> _Your assignment_
Return the line containing "call for a ‘ceasefire’ in Gaza" and every line after it through the end of the entries below, with no other lines.

> _Records for the exercise_
____________

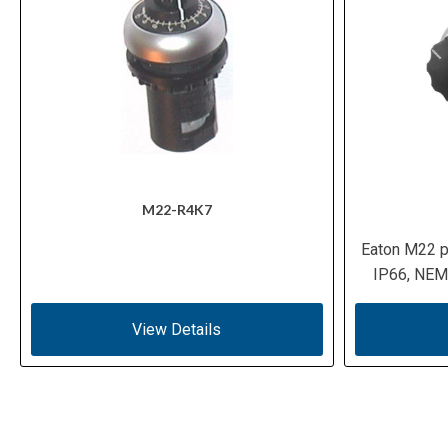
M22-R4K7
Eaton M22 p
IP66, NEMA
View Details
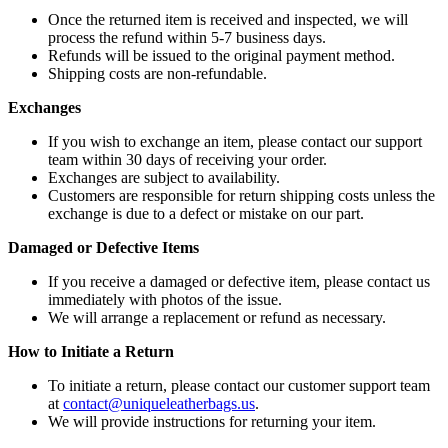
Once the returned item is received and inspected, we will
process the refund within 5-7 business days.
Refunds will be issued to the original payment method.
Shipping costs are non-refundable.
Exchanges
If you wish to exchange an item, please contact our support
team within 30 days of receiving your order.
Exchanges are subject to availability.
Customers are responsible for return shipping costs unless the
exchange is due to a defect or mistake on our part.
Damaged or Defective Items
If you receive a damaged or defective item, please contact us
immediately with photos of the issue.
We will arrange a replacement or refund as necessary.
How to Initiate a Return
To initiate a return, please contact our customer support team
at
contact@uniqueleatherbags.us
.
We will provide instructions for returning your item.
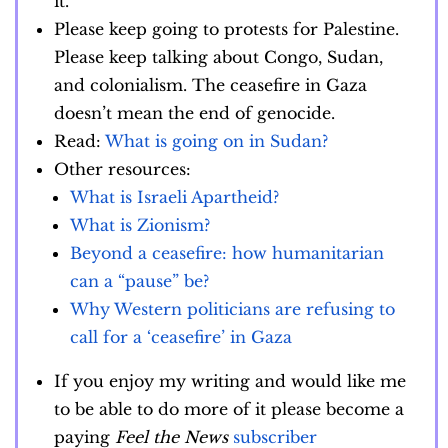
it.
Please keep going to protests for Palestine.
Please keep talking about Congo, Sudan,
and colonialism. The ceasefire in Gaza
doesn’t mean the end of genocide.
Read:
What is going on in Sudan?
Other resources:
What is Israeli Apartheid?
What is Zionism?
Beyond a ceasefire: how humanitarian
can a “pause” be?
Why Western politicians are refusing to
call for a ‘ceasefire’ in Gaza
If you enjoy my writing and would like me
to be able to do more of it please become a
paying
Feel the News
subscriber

____________

> _Reply_
call for a ‘ceasefire’ in Gaza
If you enjoy my writing and would like me
to be able to do more of it please become a
paying
Feel the News
subscriber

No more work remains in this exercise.